OAKLAND, Calif. - A move by the Alameda County Board of Supervisors is breathing new hope into the possibility of keeping the A's in Oakland.
Late Tuesday night, the supervisors approved a motion 4-1 to support a new ballpark for the team.
None of this, of course, even close to a done deal, but it is certainly a positive sign for fans who were starting to give up hope that the A's would stick around.
But the vote signals that the county wants to stay at the table and keep working on a financial package for a new stadium for the A's.
Though the vote is non-binding, the development will move towards creating a $12 billion stadium that can seat 35,000 people, along with 1.8 million square feet of commercial space and a concert venue at the Charles P. Howard Terminal in the Port of Oakland.
Oakland Mayor Libby Schaaf considers the vote to be a "historic action that creates a clear path to keep the A's rooted in Oakland", she wrote in a statement.
"We look forward to continue working with the A's, and to issuing a final Environmental Impact Report by the end of this year as well as negotiating a binding Development Agreement. We will return to City Council for a final vote as swiftly and prudently as possible," Shaaf stated.
The vote isn't met with total enthusiasm, however.
President Keith Carson, among other supervisors, worried about the outcome of a massive financial investment like this, along with some of Oakland's economic consultants making assumptions on legislation that has yet to pass.
"I have to believe there are other ways in which they can come to the financing on this deal," he said. "I know this is non-binding, but let's be honest, once we take a political non-binding position it's almost impossible for us to take that back."

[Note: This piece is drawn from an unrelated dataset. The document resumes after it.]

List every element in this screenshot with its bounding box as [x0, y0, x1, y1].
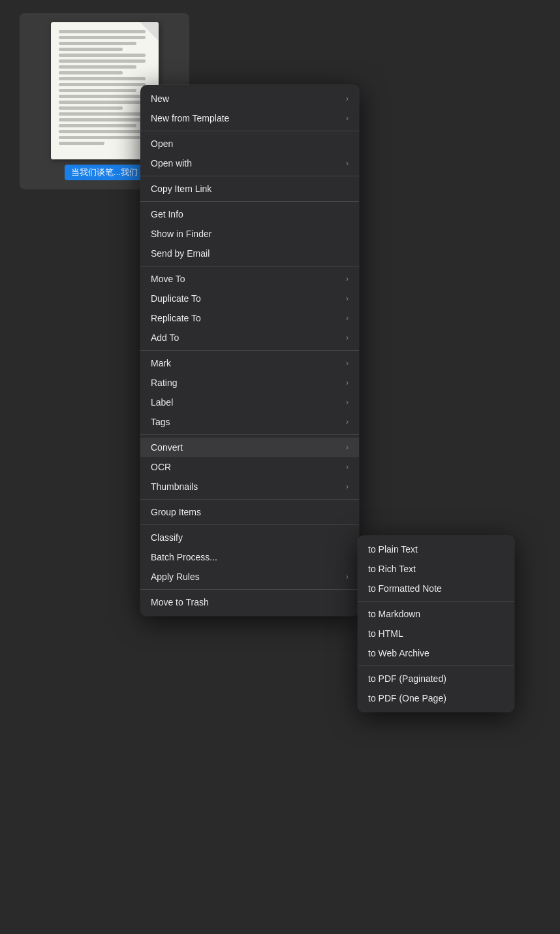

The East Oakland Stadium Alliance says they are disappointed in the Board for giving into pressure from Oakland and the A's team, though grateful that the policymakers acknowledged concerns of affordable housing and other resources that the county needs.
"The Board should not commit millions of public tax dollars toward a private project that will displace West Oakland residents, put thousands of working-class union port jobs at risk, and jeopardize the county's long-term financial stability," the organization said in a statement.
"We are confident that upon having additional time to do a thorough analysis the Board will come to understand the overwhelming negative implications of this proposal and decline to move forward."